A somewhat late entry into the ‘nature runs amuck’ sub-genre of seventies films that combined ecological concerns with exploitation tropes, i.e. nature takes revenge against the human s who are fucking up the planet, the film soon moves on to a question that has plagued mankind for many years: what would happen if zoo animals were given PCP? Funnily enough, it turns out to not be a particularly good idea although, in the interests of balance, it should be pointed out that the dose had been administered by accident, through the city’s drug tainted water.
When there is a power cut, the creature’s electronic cages spring open, and the hopped up lions and tigers and bears get out and start tearing apart the zoo keepers, and angry elephants smash through the outer wall and start rampaging down the streets and stomping on people’s heads. There’s all sorts of genuinely surreal juxtapositions and assorted fun to be had at first: a cheetah chases a Volkswagen Beetle, a tiger gets onto the tube, a herd of oxen smash up a pinball arcade. In an unforgivable move, however, the film makers make the apes and monkeys sit it out, thereby missing a stupendous opportunity to create the greatest film ever made. But that’s not the only negative.
The film is often quite astonishing in how closely it places actors and animals together, especially the stunt men, who allow themselves to be wrestled to the ground by hyenas and swatted around by lions on a very regular basis. The suspicion that health and safety rules were not strictly adhered to is confirmed almost immediately when lead perm John Aldrich (playing a character called Rupert) puts a huge tiger in a playful headlock and, later, there is a quite terrifying scene in which an angry polar bear closely pursues some children down a corridor, presumably while an ‘animal expert’ had him in the sights of a high calibre rifle.
Unforgivably, there are also a number of sequences in which the animals are clearly in distress and, worst of all, scenes of actual, quantifiable cruelty, including live rats being torched with a flame thrower and big cats being let into a pen with cows and pigs and horses and filmed as they attack and kill their terrified prey. That’s some unnecessary shit any way you slice it, and clearly indicates that there are beasts behind the camera as well as in front of it.
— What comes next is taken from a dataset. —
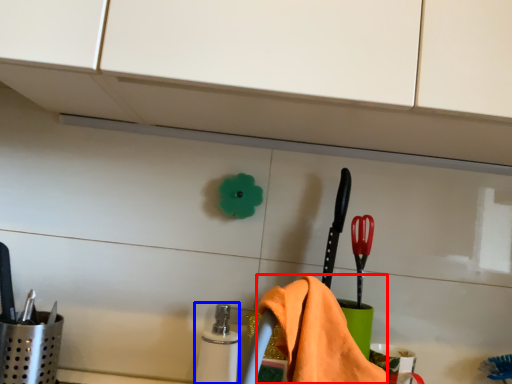 Question: Which object is further to the camera taking this photo, bath towel (highlighted by a red box) or toiletry (highlighted by a blue box)?

Choices:
 (A) bath towel
 (B) toiletry

Answer: (B) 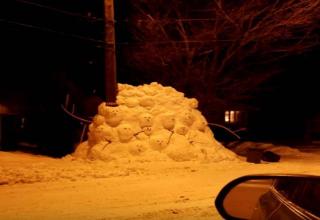 Image resolution: width=320 pixels, height=220 pixels. I want to click on window illuminated from within, so click(x=231, y=118).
In the end, as it always bloody does, the PCP wears off, and the animals go back to their usual cuddly, compliant selves (Aldrich tickles the blood stained belly of the previously murderous polar bear, and the happy creature rolls around making contented noises). In a stupid twist ending, it is revealed that children have been drinking the Angel Dust laced water, and have gone kill crazy, too. It all gets sorted out, of course, although, this time, a flamethrower is not employed.